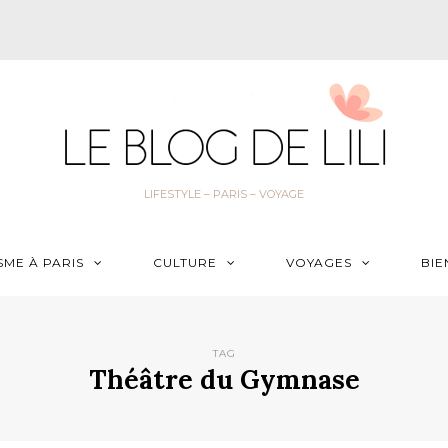
LIFESTYLE – PARIS – VOYAGE
SME À PARIS
CULTURE
VOYAGES
BIE
TAG
Théâtre du Gymnase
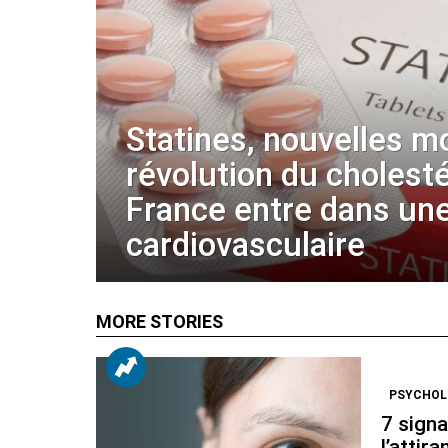
Statines, nouvelles m
révolution du cholestér
France entre dans une
cardiovasculaire
MORE STORIES
PSYCHOL
7 signa
l’attira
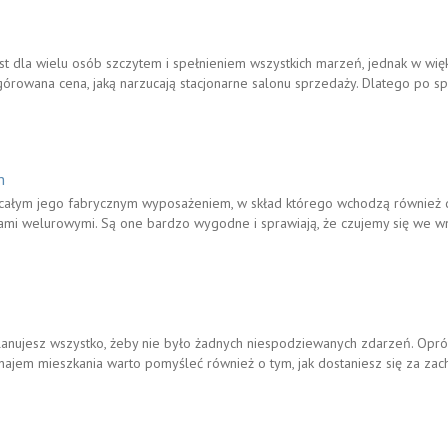
 dla wielu osób szczytem i spełnieniem wszystkich marzeń, jednak w wi
wygórowana cena, jaką narzucają stacjonarne salonu sprzedaży. Dlatego po 
m
ałym jego fabrycznym wyposażeniem, w skład którego wchodzą również 
i welurowymi. Są one bardzo wygodne i sprawiają, że czujemy się we wnę
planujesz wszystko, żeby nie było żadnych niespodziewanych zdarzeń. Opró
najem mieszkania warto pomyśleć również o tym, jak dostaniesz się za zach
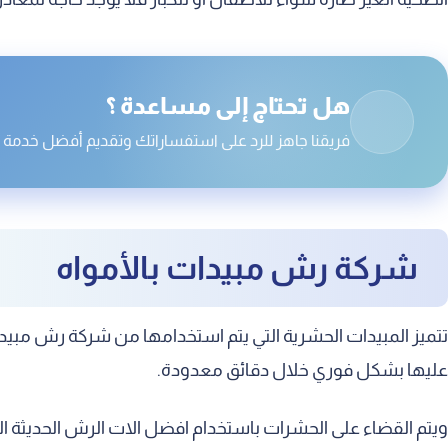
شركة رش صراصير بالأمواه
شركة مكافحة بق الفراش بالأمواه
شركة متخصصة في مكافحة الحشرات بالأمواه
هل تحتاج إلى مساعدة ؟
فريقنا جاهز للرد على استفساراتك وتقديم أفضل خدمة . 
شركة رش مبيدات بالأمواه
تتميز المبيدات الحشرية التي يتم استخدامها من شركة رش مبيدات
عليها بشكل فوري خلال دقائق معدودة.
ويتم القضاء على الحشرات باستخدام افضل الات الرش الحديثة ال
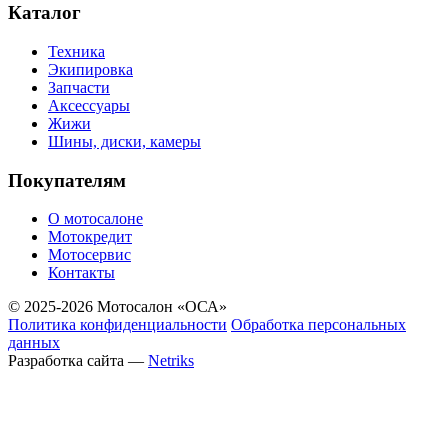
Каталог
Техника
Экипировка
Запчасти
Аксессуары
Жижи
Шины, диски, камеры
Покупателям
О мотосалоне
Мотокредит
Мотосервис
Контакты
© 2025-2026 Мотосалон «ОСА»
Политика конфиденциальности
Обработка персональных
данных
Разработка сайта —
Netriks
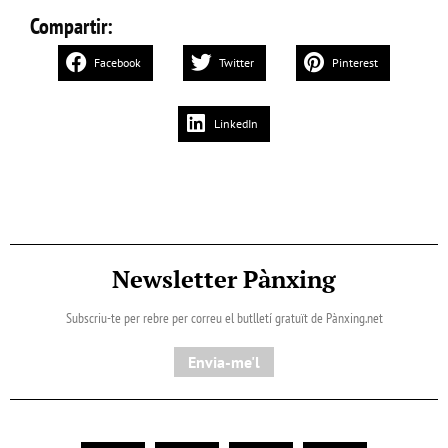
Compartir:
Facebook
Twitter
Pinterest
LinkedIn
Newsletter Pànxing
Subscriu-te per rebre per correu el butlletí gratuït de Pànxing.net​
Envia-me'l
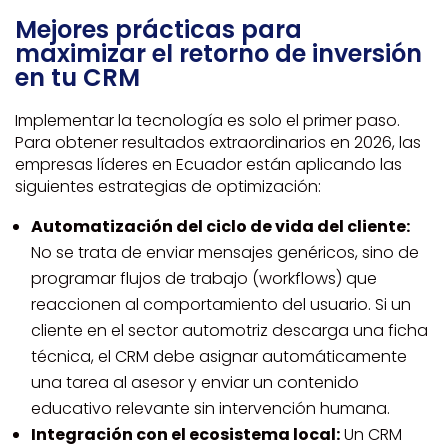
Mejores prácticas para
maximizar el retorno de inversión
en tu CRM
Implementar la tecnología es solo el primer paso.
Para obtener resultados extraordinarios en 2026, las
empresas líderes en Ecuador están aplicando las
siguientes estrategias de optimización:
Automatización del ciclo de vida del cliente:
No se trata de enviar mensajes genéricos, sino de
programar flujos de trabajo (workflows) que
reaccionen al comportamiento del usuario. Si un
cliente en el sector automotriz descarga una ficha
técnica, el CRM debe asignar automáticamente
una tarea al asesor y enviar un contenido
educativo relevante sin intervención humana.
Integración con el ecosistema local:
Un CRM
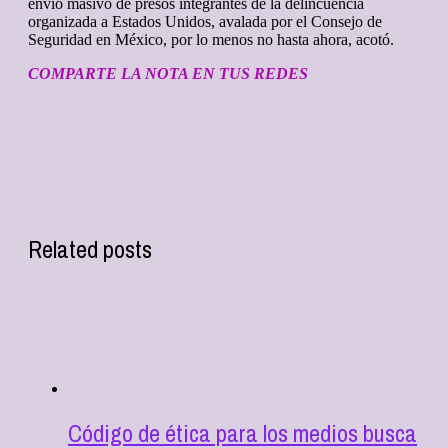
envío masivo de presos integrantes de la delincuencia
organizada a Estados Unidos, avalada por el Consejo de
Seguridad en México, por lo menos no hasta ahora, acotó.
COMPARTE LA NOTA EN TUS REDES
Related posts
Código de ética para los medios busca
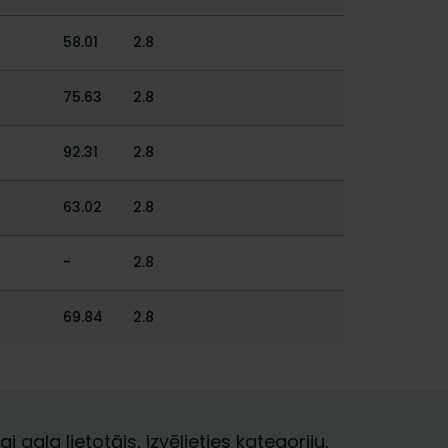
58.01
2.8
75.63
2.8
92.31
2.8
63.02
2.8
-
2.8
69.84
2.8
i gala lietotājs, izvēlieties kategoriju,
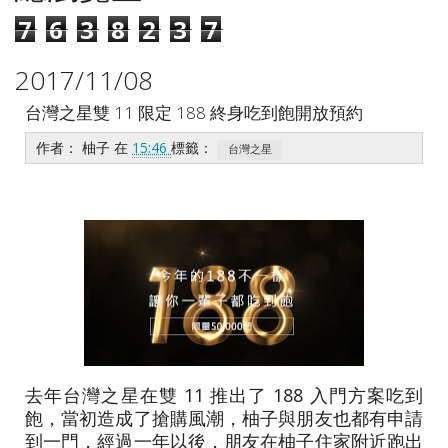
7
6
3
8
2
3
7
2017/11/08
台灣之星雙 11 限定 188 終身吃到飽開放預約
作者：
柚子
在
15:46
標籤：
台灣之星
去年台灣之星在雙 11 推出了 188 入門方案吃到
飽，當初造成了搶購風潮，柚子與朋友也都有申請
到一門，經過一年以後，朋友在柚子住家附近跑出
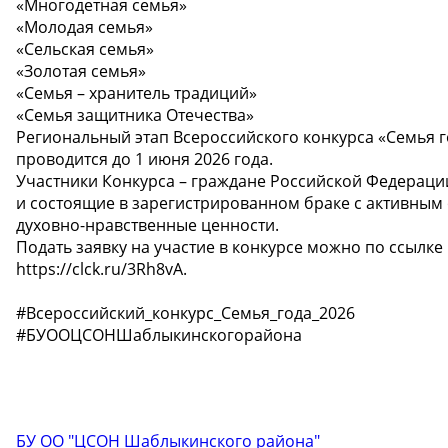
«Многодетная семья»
«Молодая семья»
«Сельская семья»
«Золотая семья»
«Семья – хранитель традиций»
«Семья защитника Отечества»
Региональный этап Всероссийского конкурса «Семья г
проводится до 1 июня 2026 года.
Участники Конкурса – граждане Российской Федерац
и состоящие в зарегистрированном браке с активным
духовно-нравственные ценности.
Подать заявку на участие в конкурсе можно по ссылке
https://clck.ru/3Rh8vA.
#Всероссийский_конкурс_Семья_года_2026
#БУООЦСОНШаблыкинскогорайона
БУ ОО "ЦСОН Шаблыкинского района"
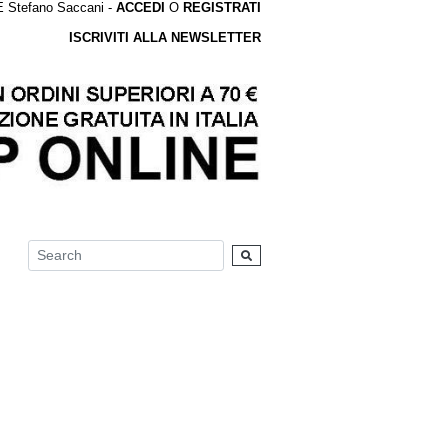
tefano Saccani -
ACCEDI
O
REGISTRATI
ISCRIVITI ALLA NEWSLETTER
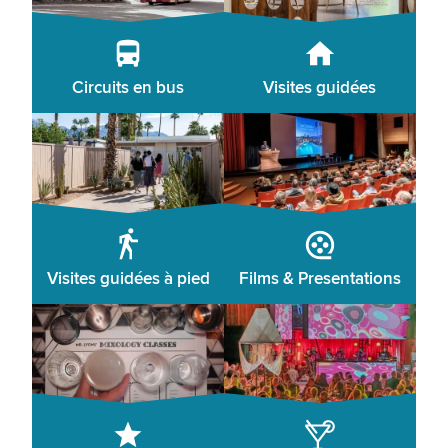
Circuits en bus
Visites guidées
Visites guidées à pied
Films & Presentations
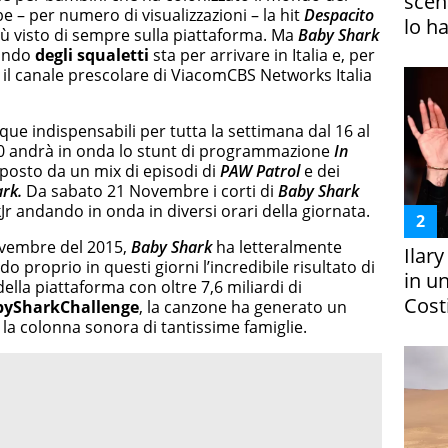
scena
 – per numero di visualizzazioni – la hit
Despacito
lo h
più visto di sempre sulla piattaforma. Ma
Baby Shark
mondo
degli squaletti
sta per arrivare in Italia e, per
, il canale prescolare di ViacomCBS Networks Italia
e indispensabili per tutta la settimana dal 16 al
0 andrà in onda lo stunt di programmazione
In
posto da un mix di episodi di
PAW Patrol
e dei
rk.
Da sabato 21 Novembre i corti di
Baby Shark
Jr andando in onda in diversi orari della giornata.
ovembre del 2015,
Baby Shark
ha letteralmente
Ilar
 proprio in questi giorni l’incredibile risultato di
in un
della piattaforma con oltre 7,6 miliardi di
Costi
bySharkChallenge
, la canzone ha generato un
la colonna sonora di tantissime famiglie.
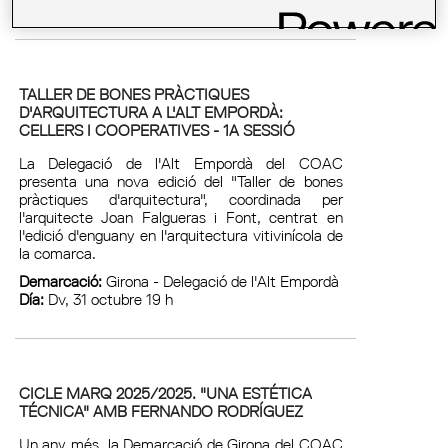
TALLER DE BONES PRÀCTIQUES
D'ARQUITECTURA A L'ALT EMPORDÀ:
CELLERS I COOPERATIVES - 1A SESSIÓ
La Delegació de l'Alt Empordà del COAC
presenta una nova edició del "Taller de bones
pràctiques d'arquitectura", coordinada per
l'arquitecte Joan Falgueras i Font, centrat en
l'edició d'enguany en l'arquitectura vitivinícola de
la comarca.
Demarcació:
Girona - Delegació de l'Alt Empordà
Día:
Dv, 31 octubre 19 h
CICLE MARQ 2025/2025. "UNA ESTÉTICA
TÉCNICA" AMB FERNANDO RODRÍGUEZ
Un any més, la Demarcació de Girona del COAC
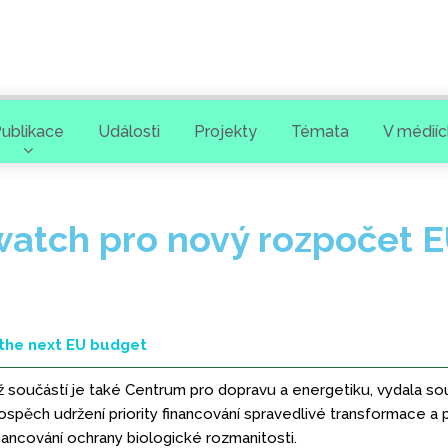
ublikace
Události
Projekty
Témata
V médiíc
atch pro nový rozpočet 
the next EU budget
íž součástí je také Centrum pro dopravu a energetiku, vydala so
ospěch udržení priority financování spravedlivé transformace 
financování ochrany biologické rozmanitosti.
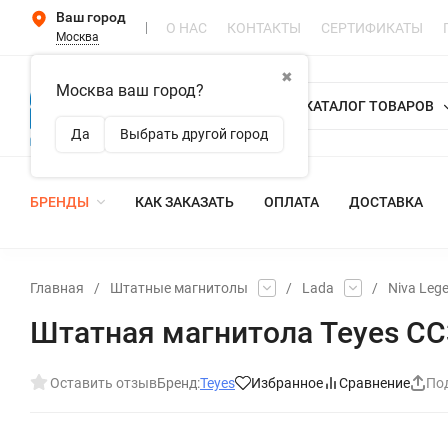
Ваш город
О НАС
КОНТАКТЫ
СЕРТИФИКАТЫ
Москва
✖
Москва ваш город?
КАТАЛОГ ТОВАРОВ
Да
Выбрать другой город
БРЕНДЫ
КАК ЗАКАЗАТЬ
ОПЛАТА
ДОСТАВКА
Главная
/
Штатные магнитолы
/
Lada
/
Niva Leg
Штатная магнитола Teyes CC3 
Оставить отзыв
Бренд:
Teyes
Избранное
Сравнение
По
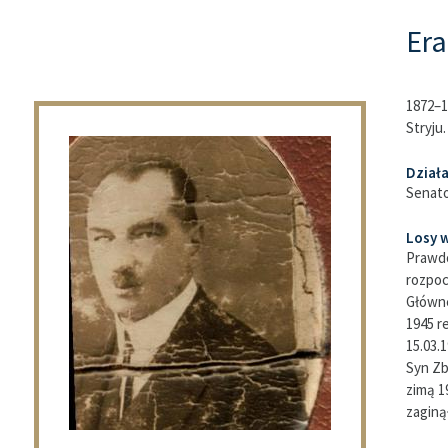
Er
1872–1
Stryju.
Dział
Senato
Losy w
Prawdo
rozpoc
Główne
1945 r
15.03.
Syn Z
zimą 1
zaginął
----------------
### PROBLEM TO WORK ON
An exact repeat of the listing above, pictures excluded, is the answer.

### SOLVED PROBLEM
LIFESTYLE – PARIS – VOYAGE
SME À PARIS
CULTURE
VOYAGES
BIE
TAG
Théâtre du Gymnase
Statines, nouvelles m
révolution du cholestér
France entre dans une
cardiovasculaire
MORE STORIES
PSYCHOL
7 signa
l’attira
 dla wielu osób szczytem i spełnieniem wszystkich marzeń, jednak w wi
wygórowana cena, jaką narzucają stacjonarne salonu sprzedaży. Dlatego po 
m
ałym jego fabrycznym wyposażeniem, w skład którego wchodzą również 
i welurowymi. Są one bardzo wygodne i sprawiają, że czujemy się we wnę
planujesz wszystko, żeby nie było żadnych niespodziewanych zdarzeń. Opró
najem mieszkania warto pomyśleć również o tym, jak dostaniesz się za zach
شركة رش صراصير بالأمواه
شركة مكافحة بق الفراش بالأمواه
شركة متخصصة في مكافحة الحشرات بالأمواه
هل تحتاج إلى مساعدة ؟
فريقنا جاهز للرد على استفساراتك وتقديم أفضل خدمة . 
شركة رش مبيدات بالأمواه
تتميز المبيدات الحشرية التي يتم استخدامها من شركة رش مبيدات
عليها بشكل فوري خلال دقائق معدودة.
ويتم القضاء على الحشرات باستخدام افضل الات الرش الحديثة ال
Каталог
Техника
Экипировка
Запчасти
Аксессуары
Жижи
Шины, диски, камеры
Покупателям
О мотосалоне
Мотокредит
Мотосервис
Контакты
© 2025-2026 Мотосалон «ОСА»
Политика конфиденциальности
Обработка персональных
данных
Разработка сайта —
Netriks
Compartir:
Facebook
Twitter
Pinterest
LinkedIn
Newsletter Pànxing
Subscriu-te per rebre per correu el butlletí gratuït de Pànxing.net​
Envia-me'l
Mejores prácticas para
maximizar el retorno de inversión
en tu CRM
Implementar la tecnología es solo el primer paso.
Para obtener resultados extraordinarios en 2026, las
empresas líderes en Ecuador están aplicando las
siguientes estrategias de optimización:
Automatización del ciclo de vida del cliente:
No se trata de enviar mensajes genéricos, sino de
programar flujos de trabajo (workflows) que
reaccionen al comportamiento del usuario. Si un
cliente en el sector automotriz descarga una ficha
técnica, el CRM debe asignar automáticamente
una tarea al asesor y enviar un contenido
educativo relevante sin intervención humana.
Integración con el ecosistema local:
Un CRM
envío masivo de presos integrantes de la delincuencia
organizada a Estados Unidos, avalada por el Consejo de
Seguridad en México, por lo menos no hasta ahora, acotó.
COMPARTE LA NOTA EN TUS REDES
Related posts
Código de ética para los medios busca
58.01
2.8
75.63
2.8
92.31
2.8
63.02
2.8
-
2.8
69.84
2.8
i gala lietotājs, izvēlieties kategoriju,
7
6
3
8
2
3
7
2017/11/08
台灣之星雙 11 限定 188 終身吃到飽開放預約
作者：
柚子
在
15:46
標籤：
台灣之星
去年台灣之星在雙 11 推出了 188 入門方案吃到
飽，當初造成了搶購風潮，柚子與朋友也都有申請
到一門，經過一年以後，朋友在柚子住家附近跑出
«Многодетная семья»
«Молодая семья»
«Сельская семья»
«Золотая семья»
«Семья – хранитель традиций»
«Семья защитника Отечества»
Региональный этап Всероссийского конкурса «Семья г
проводится до 1 июня 2026 года.
Участники Конкурса – граждане Российской Федерац
и состоящие в зарегистрированном браке с активным
духовно-нравственные ценности.
Подать заявку на участие в конкурсе можно по ссылке
https://clck.ru/3Rh8vA.
#Всероссийский_конкурс_Семья_года_2026
#БУООЦСОНШаблыкинскогорайона
БУ ОО "ЦСОН Шаблыкинского района"
tefano Saccani -
ACCEDI
O
REGISTRATI
ISCRIVITI ALLA NEWSLETTER
Circuits en bus
Visites guidées
Visites guidées à pied
Films & Presentations
scena
 – per numero di visualizzazioni – la hit
Despacito
lo h
più visto di sempre sulla piattaforma. Ma
Baby Shark
mondo
degli squaletti
sta per arrivare in Italia e, per
, il canale prescolare di ViacomCBS Networks Italia
e indispensabili per tutta la settimana dal 16 al
0 andrà in onda lo stunt di programmazione
In
posto da un mix di episodi di
PAW Patrol
e dei
rk.
Da sabato 21 Novembre i corti di
Baby Shark
Jr andando in onda in diversi orari della giornata.
ovembre del 2015,
Baby Shark
ha letteralmente
Ilar
 proprio in questi giorni l’incredibile risultato di
in un
della piattaforma con oltre 7,6 miliardi di
Costi
bySharkChallenge
, la canzone ha generato un
la colonna sonora di tantissime famiglie.
TALLER DE BONES PRÀCTIQUES
D'ARQUITECTURA A L'ALT EMPORDÀ:
CELLERS I COOPERATIVES - 1A SESSIÓ
La Delegació de l'Alt Empordà del COAC
presenta una nova edició del "Taller de bones
pràctiques d'arquitectura", coordinada per
l'arquitecte Joan Falgueras i Font, centrat en
l'edició d'enguany en l'arquitectura vitivinícola de
la comarca.
Demarcació:
Girona - Delegació de l'Alt Empordà
Día:
Dv, 31 octubre 19 h
CICLE MARQ 2025/2025. "UNA ESTÉTICA
TÉCNICA" AMB FERNANDO RODRÍGUEZ
Un any més, la Demarcació de Girona del COAC
ublikace
Události
Projekty
Témata
V médiíc
atch pro nový rozpočet 
the next EU budget
íž součástí je také Centrum pro dopravu a energetiku, vydala so
ospěch udržení priority financování spravedlivé transformace 
financování ochrany biologické rozmanitosti.
Ваш город
О НАС
КОНТАКТЫ
СЕРТИФИКАТЫ
Москва
✖
Москва ваш город?
КАТАЛОГ ТОВАРОВ
Да
Выбрать другой город
БРЕНДЫ
КАК ЗАКАЗАТЬ
ОПЛАТА
ДОСТАВКА
Главная
/
Штатные магнитолы
/
Lada
/
Niva Leg
Штатная магнитола Teyes CC3 
Оставить отзыв
Бренд:
Teyes
Избранное
Сравнение
По
Er
1872–1
Stryju.
Dział
Senato
Losy w
Prawdo
rozpoc
Główne
1945 r
15.03.
Syn Z
zimą 1
zaginął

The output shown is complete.